The Department of Health and Social Care (DHSC) cannot explain what government auditors last month described as an ‘unprecedented rise’ in wholesalers’ margins, it has said.

Speaking before the Public Account Committee (PAC) last week (4 July), DHSC chief commercial officer Steve Oldfield said that there is ‘no concrete evidence' accounting for the rise seen in wholesalers’ margins in 2017.

His comments were made during oral evidence on an investigation into NHS spending on generic medicines in primary care.

Last month, Government auditors the National Audit Office (NAO) published a report, which found ‘significant increases’ in the prices of certain generics.

 

‘No concrete evidence’

 

Mr Oldfield said: ‘I don’t think we have any concrete evidence that wholesalers’ margins were increasing in a way that we could entirely explain [...].

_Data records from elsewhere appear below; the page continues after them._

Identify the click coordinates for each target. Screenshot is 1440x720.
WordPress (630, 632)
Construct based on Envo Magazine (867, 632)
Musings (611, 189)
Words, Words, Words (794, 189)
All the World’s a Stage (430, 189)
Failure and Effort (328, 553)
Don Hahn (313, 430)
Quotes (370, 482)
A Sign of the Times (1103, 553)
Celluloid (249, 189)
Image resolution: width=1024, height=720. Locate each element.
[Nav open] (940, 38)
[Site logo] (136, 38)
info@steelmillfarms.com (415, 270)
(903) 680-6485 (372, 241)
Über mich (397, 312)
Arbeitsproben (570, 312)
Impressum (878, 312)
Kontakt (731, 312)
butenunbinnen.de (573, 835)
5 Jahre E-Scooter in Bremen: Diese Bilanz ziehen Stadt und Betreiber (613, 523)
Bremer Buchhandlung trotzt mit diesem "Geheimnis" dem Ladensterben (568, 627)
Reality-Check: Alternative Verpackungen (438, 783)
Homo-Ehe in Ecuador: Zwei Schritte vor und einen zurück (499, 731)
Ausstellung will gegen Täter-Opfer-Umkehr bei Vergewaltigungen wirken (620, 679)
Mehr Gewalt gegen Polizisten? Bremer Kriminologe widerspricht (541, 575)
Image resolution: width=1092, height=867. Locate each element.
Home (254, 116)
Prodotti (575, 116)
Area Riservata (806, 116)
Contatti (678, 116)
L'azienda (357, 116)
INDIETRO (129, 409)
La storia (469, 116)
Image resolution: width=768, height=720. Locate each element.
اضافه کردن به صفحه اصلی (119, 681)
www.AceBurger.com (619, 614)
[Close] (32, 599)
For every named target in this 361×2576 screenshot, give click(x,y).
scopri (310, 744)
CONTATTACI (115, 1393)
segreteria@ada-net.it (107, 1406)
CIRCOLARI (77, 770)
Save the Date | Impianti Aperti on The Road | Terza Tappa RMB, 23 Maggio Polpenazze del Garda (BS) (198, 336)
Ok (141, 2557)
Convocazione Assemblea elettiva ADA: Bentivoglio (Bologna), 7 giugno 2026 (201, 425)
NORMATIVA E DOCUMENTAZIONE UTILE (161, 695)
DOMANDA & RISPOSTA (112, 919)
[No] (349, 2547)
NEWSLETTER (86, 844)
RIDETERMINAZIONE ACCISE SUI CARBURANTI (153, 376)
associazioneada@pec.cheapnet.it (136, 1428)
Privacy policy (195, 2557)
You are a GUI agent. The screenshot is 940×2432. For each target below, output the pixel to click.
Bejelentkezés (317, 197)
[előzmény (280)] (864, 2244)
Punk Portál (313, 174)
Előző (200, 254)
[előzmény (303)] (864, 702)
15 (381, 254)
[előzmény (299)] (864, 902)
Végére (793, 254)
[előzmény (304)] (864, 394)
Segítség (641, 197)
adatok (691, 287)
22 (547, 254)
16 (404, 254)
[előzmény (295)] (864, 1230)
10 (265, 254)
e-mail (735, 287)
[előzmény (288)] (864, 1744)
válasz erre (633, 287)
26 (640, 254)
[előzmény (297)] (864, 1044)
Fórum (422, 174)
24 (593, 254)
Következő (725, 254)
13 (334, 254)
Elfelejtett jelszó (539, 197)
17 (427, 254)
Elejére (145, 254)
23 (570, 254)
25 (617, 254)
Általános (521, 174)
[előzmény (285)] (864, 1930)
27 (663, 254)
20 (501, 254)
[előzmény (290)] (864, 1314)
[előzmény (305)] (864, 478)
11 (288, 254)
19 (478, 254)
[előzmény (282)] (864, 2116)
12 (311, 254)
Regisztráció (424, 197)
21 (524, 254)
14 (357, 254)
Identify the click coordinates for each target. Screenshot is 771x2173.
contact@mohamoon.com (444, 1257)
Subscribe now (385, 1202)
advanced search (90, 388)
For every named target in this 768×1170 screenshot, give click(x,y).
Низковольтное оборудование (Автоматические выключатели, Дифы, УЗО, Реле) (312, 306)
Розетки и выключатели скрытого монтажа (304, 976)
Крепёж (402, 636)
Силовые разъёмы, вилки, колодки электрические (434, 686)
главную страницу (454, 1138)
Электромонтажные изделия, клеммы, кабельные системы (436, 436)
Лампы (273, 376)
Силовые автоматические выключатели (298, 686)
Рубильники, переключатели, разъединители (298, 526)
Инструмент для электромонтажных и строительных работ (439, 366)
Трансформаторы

‘The circumstances that came together [last year] created a huge amount of turbulence and confusion in the market.

‘It is entirely possible that in that there was a disconnect between different parts of the supply chain.’

 

‘Saving money’

 

Imperial College’s medical education deputy director Professor Karim Meeran – also speaking before the PAC – argued that some of the generics should be made in the UK to save money.

He said: ‘If you have 10 drugs, of which nine cost £1 and one costs £600, it’s the £600 drug that will have the major effect on our mean spend.

‘All of the drugs on that list should be very cheap to make. We should look at whether we can make it within the health service and have a body that makes it, and not to make a loss but to break even.

‘If the NHS did all the manufacturing of just those essential drugs — not new drugs or developing new things but just that small list — I think we could save money.’